▶ WHAT THIS TASK INVOLVES
Go through the material under this sentence. Return every line holding "George".

▶ TASK INPUTS

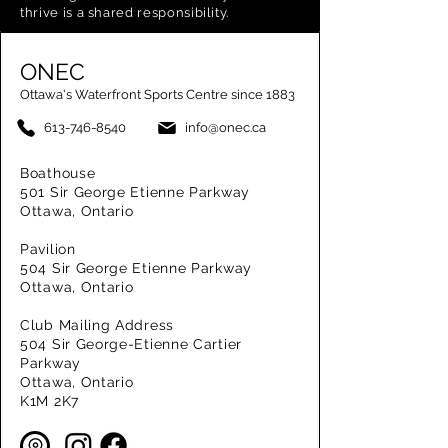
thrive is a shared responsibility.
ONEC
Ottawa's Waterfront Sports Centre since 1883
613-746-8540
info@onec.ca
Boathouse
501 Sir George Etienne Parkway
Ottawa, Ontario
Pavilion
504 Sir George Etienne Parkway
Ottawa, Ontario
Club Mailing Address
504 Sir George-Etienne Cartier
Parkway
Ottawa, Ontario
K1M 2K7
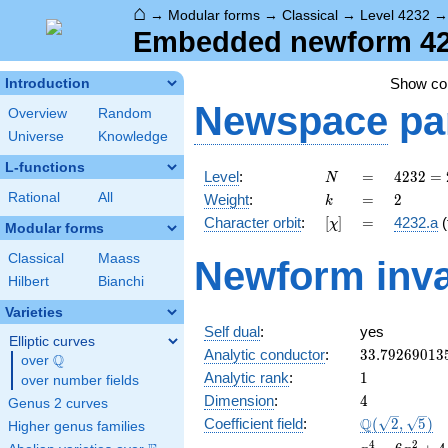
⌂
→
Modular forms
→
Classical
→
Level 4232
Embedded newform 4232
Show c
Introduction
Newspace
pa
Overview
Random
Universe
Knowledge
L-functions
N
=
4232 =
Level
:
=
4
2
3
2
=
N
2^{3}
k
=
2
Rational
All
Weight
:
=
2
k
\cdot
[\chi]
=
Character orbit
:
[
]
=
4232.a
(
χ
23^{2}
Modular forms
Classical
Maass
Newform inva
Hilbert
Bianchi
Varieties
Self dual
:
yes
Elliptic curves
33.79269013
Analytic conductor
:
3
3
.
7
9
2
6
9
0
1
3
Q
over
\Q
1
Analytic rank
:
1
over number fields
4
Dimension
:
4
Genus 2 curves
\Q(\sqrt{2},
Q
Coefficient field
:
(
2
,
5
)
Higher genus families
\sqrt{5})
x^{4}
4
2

▶ ANSWER SPACE
501 Sir George Etienne Parkway
504 Sir George Etienne Parkway
504 Sir George-Etienne Cartier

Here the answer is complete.